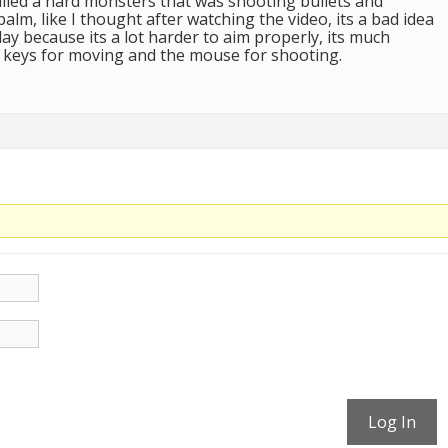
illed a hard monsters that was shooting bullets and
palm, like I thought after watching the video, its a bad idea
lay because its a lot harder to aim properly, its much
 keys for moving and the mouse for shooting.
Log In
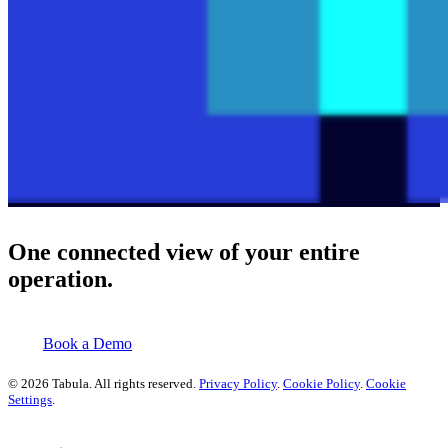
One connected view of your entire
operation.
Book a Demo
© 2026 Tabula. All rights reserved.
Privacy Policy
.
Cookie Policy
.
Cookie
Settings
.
___
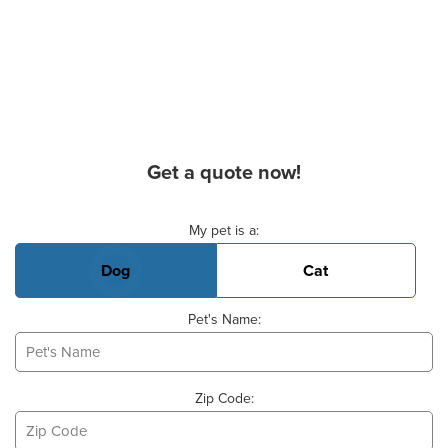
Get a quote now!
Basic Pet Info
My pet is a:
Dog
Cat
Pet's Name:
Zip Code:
___
Check each line above for the word "shooting" and copy every line that has it.

YOUR SOLUTION
illed a hard monsters that was shooting bullets and
 keys for moving and the mouse for shooting.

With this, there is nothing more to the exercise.